Persistors¶
The graph operates in memory, but saves its data to disk. Because data is durably stored, Quine does not need to define any time-windows for matching up data in memory. This data is managed automatically so that it is transparent to the operation of the graph, and saved in a way that is fast for streaming data.
Quine's primary unit of data is the graph node. A node is defined by its ID and serves as a collection of properties and edges. Changes to the collection of properties and edges are what is saved to disk. These changes, sometimes called "deltas" are very small units of data added to an append-only log using the strategy known as event-sourcing. The persistor is the agent that stores and retrieves event-sourced data.
The format of data saved on disk is conceptually a key-value pair, where the key is a node ID and the value is the append-only log of changes to the properties and edges of that node. While this is conceptually the storage format, in practice the choice of data storage medium can affect the actual format stored on disk. For instance, when using Cassandra as the backing store for the persistor, the key is a compound value of both the Node ID ("QuineID") and a unique timestamp. (Note: timestamps in Quine are a careful combination of human-readable wall-clock time and several variations of logical time.)
Quine Persistence Event Configuration¶
Related to the persistence store configuration, the persistence section of our config has settings related to when to save data.
# configuration for which data to save about nodes and when to do so
persistence {
# whether to log updates in between writing node snapshots. Without
# this, data may be lost in the event of a crash, and historical
# queries will have less fine-grained history to work with, but
# performance will be greater, and disk usage will be less.
journal-enabled = true
# one of [on-node-sleep, on-node-update, never]. When to save a
# snapshot of a node's current state, including any SingleId Standing
# Queries registered on the node
snapshot-schedule = on-node-sleep
# whether only a single snapshot should be retained per-node. If false,
# one snapshot will be saved at each timestamp against which a
# historical query is made
snapshot-singleton = false
# when to save Standing Query partial result (only applies for the
# `MultipleValues` mode -- `SingleId` Standing Queries always save when
# a node saves a snapshot, regardless of this setting)
standing-query-schedule = on-node-sleep
}
Local Persistors¶
RocksDB¶
RocksDB is a widely used implementation of a log-structured merge tree (LSMT). It is an ideal data store for Quine and is the default option for data storage locally.

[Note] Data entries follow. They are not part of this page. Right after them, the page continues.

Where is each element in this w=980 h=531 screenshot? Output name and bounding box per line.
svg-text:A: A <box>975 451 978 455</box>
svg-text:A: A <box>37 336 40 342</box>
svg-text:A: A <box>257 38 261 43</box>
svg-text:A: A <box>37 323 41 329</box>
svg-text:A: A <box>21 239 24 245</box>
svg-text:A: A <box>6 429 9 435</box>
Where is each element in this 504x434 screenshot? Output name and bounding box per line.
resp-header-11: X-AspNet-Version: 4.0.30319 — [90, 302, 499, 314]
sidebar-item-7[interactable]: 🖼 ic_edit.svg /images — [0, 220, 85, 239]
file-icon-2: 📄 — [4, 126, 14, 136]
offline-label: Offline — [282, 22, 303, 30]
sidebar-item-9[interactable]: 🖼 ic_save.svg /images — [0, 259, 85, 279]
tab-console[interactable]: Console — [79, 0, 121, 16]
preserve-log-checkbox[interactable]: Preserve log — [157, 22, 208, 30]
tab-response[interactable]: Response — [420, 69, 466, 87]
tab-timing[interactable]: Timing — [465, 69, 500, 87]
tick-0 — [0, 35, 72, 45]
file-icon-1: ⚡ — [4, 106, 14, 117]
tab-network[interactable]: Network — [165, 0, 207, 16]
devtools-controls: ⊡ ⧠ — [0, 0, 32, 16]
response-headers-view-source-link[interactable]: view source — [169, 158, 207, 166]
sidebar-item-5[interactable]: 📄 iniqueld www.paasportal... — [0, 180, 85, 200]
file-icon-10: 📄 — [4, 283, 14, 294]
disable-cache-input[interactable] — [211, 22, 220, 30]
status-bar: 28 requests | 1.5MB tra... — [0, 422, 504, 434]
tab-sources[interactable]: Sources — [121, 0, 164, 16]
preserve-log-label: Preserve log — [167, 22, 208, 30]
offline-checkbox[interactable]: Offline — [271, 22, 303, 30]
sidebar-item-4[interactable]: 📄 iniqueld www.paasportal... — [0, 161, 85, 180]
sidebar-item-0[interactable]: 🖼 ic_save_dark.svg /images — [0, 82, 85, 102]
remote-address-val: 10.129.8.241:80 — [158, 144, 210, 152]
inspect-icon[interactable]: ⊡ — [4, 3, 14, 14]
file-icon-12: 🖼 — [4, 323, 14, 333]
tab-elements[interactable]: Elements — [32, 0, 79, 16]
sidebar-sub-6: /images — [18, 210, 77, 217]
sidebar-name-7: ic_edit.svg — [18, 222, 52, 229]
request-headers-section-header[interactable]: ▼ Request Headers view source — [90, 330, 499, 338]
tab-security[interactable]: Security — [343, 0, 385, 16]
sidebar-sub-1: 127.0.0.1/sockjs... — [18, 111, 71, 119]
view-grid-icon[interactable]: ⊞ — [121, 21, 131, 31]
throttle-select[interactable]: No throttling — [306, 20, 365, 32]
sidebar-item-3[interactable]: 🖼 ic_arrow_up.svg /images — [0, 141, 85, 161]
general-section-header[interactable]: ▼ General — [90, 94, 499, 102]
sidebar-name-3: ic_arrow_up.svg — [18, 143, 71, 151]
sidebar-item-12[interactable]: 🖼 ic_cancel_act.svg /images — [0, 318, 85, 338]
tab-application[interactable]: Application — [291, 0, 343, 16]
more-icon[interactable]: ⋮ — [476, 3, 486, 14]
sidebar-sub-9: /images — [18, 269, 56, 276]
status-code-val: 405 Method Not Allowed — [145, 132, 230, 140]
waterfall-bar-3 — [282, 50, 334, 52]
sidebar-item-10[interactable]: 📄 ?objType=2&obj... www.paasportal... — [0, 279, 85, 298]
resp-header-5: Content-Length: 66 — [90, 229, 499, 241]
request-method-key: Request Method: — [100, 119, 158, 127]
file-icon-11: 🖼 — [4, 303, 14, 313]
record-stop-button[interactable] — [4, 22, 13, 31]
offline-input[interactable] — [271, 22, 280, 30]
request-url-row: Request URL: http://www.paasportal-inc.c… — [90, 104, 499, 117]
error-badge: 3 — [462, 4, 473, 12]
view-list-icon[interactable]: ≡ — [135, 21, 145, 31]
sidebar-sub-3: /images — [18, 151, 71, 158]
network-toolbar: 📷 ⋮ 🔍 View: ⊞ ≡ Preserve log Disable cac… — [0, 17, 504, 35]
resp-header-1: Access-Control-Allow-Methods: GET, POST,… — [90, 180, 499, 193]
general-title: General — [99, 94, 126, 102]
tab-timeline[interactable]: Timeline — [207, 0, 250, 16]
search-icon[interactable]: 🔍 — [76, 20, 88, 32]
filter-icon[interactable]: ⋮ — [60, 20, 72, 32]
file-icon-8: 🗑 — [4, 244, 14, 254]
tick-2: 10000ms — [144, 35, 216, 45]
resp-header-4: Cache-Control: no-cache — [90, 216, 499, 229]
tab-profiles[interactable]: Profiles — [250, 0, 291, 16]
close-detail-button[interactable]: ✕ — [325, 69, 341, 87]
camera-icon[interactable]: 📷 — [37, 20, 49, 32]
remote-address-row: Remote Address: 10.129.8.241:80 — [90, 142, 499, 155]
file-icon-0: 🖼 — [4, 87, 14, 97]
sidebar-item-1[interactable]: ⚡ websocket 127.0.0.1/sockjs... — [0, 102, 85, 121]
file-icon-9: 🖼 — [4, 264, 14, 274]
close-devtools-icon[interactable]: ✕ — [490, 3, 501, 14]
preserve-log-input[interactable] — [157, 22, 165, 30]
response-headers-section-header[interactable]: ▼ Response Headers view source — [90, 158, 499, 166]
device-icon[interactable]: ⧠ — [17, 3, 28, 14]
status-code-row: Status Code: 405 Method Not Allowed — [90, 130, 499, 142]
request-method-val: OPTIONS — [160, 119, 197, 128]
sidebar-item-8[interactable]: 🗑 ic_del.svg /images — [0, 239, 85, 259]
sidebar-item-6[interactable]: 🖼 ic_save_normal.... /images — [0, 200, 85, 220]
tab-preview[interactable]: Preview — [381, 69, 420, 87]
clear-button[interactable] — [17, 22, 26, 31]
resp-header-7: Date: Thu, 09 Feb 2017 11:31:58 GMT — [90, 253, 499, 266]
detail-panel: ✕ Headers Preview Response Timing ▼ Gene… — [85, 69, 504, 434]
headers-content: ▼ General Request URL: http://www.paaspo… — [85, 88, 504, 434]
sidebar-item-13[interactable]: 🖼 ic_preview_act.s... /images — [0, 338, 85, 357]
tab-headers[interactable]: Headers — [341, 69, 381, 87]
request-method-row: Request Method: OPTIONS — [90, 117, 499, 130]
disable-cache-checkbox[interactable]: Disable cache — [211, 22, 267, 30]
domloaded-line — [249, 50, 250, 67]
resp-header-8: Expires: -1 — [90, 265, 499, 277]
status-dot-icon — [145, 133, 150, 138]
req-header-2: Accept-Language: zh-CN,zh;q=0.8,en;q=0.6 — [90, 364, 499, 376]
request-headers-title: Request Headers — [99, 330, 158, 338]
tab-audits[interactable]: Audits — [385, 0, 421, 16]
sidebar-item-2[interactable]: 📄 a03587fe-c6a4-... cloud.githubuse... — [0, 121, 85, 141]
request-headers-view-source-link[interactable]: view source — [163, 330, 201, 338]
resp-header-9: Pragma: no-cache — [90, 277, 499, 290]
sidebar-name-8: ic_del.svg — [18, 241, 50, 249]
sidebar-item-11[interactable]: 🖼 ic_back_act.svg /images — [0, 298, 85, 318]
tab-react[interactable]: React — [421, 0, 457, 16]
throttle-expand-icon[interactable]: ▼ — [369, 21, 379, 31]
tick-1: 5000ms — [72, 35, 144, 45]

Using RocksDB in Quine requires no special changes to use it, since it is the default. The setting that would choose RocksDB specifically is:
quine.store.type=rocks-db
Warning
RocksDB is distributed by its authors as a binary artifact built for specific architectures and used from JVM applications through the Java Native Interface (JNI). If you try to start Quine with the default settings on an unsupported platform, you will get an error suggesting that you run with the option to use MapDB instead: -Dquine.store.type=map-db
.
MapDB¶
MapDB is an embedded database engine for the JVM that uses memory-mapped files. Since MapDB is written in a JVM language, it is included in Quine without any binary dependencies built for specific architectures. This makes MapDB the most portable option for a Persistor's data store.
MapDB does have some other limitations though. Memory mapped files are generally limited to 2GB in size. With MapDB, memory mapped files larger than 2GB will become very slow to use. Quine supports sharding the storage of a MapDB persistor into multiple files to work around this limitation. But even if sharded, memory mapped files will cause Quine to use off-heap memory, which in extreme circumstances can cause the process to use large amounts of RAM or lead to the operating system killing the process.
To use MapDB, set the following configuration setting:
quine.store.type=map-db
Remote Persistors¶
Cassandra¶
Apache Cassandra is a distributed NoSQL database. It is highly configurable and trusted by enterprise organizations around the world to manage very large amounts of data. Cassandra is an ideal data storage mechanism for a Quine persistor. Using Cassandra, Quine instances can achieve extremely high throughput, high-availability, data replication, and failover strategies needed for production operation in the enterprise.
The Cassandra persistence config also connects Quine to Cassandra compatible solutions like AstraDB and ScyllaDB. See the Cassandra Setup page for details on setting up and using Cassandra with Quine.
Migration¶
Each version of Quine is associated with a persistence version. The persistence version identifies the conventions used to map the graph to the model of underlying persistor. Before it can become operational, Quine needs to modify the persisted data to match the conventions of the persistence version it will be using.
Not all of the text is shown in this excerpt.